***** Entries shown *****

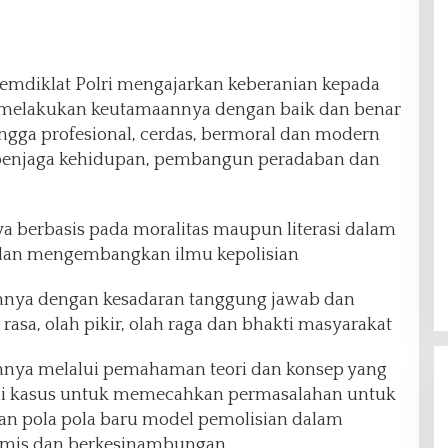
Lemdiklat Polri mengajarkan keberanian kepada
k melakukan keutamaannya dengan baik dan benar
ingga profesional, cerdas, bermoral dan modern
i penjaga kehidupan, pembangun peradaban dan
a berbasis pada moralitas maupun literasi dalam
dan mengembangkan ilmu kepolisian
annya dengan kesadaran tanggung jawab dan
 rasa, olah pikir, olah raga dan bhakti masyarakat
annya melalui pemahaman teori dan konsep yang
tudi kasus untuk memecahkan permasalahan untuk
an pola pola baru model pemolisian dalam
amis dan berkesinambungan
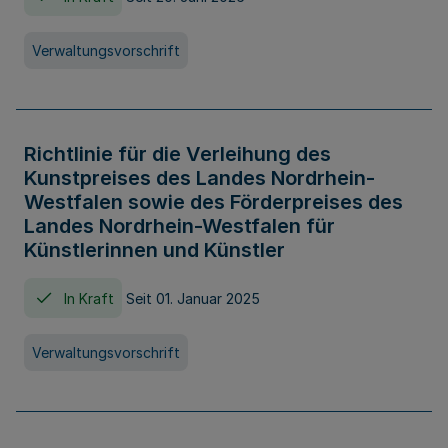
Verwaltungsvorschrift
Richtlinie für die Verleihung des
Kunstpreises des Landes Nordrhein-
Westfalen sowie des Förderpreises des
Landes Nordrhein-Westfalen für
Künstlerinnen und Künstler
In Kraft
Seit 01. Januar 2025
Verwaltungsvorschrift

*****

▶ **Task instructions**
Omit all pictures and repeat the rest of the records verbatim.

▶ **Solved problem**
Lemdiklat Polri mengajarkan keberanian kepada
k melakukan keutamaannya dengan baik dan benar
ingga profesional, cerdas, bermoral dan modern
i penjaga kehidupan, pembangun peradaban dan
a berbasis pada moralitas maupun literasi dalam
dan mengembangkan ilmu kepolisian
annya dengan kesadaran tanggung jawab dan
 rasa, olah pikir, olah raga dan bhakti masyarakat
annya melalui pemahaman teori dan konsep yang
tudi kasus untuk memecahkan permasalahan untuk
an pola pola baru model pemolisian dalam
amis dan berkesinambungan
Verwaltungsvorschrift
Richtlinie für die Verleihung des
Kunstpreises des Landes Nordrhein-
Westfalen sowie des Förderpreises des
Landes Nordrhein-Westfalen für
Künstlerinnen und Künstler
In Kraft
Seit 01. Januar 2025
Verwaltungsvorschrift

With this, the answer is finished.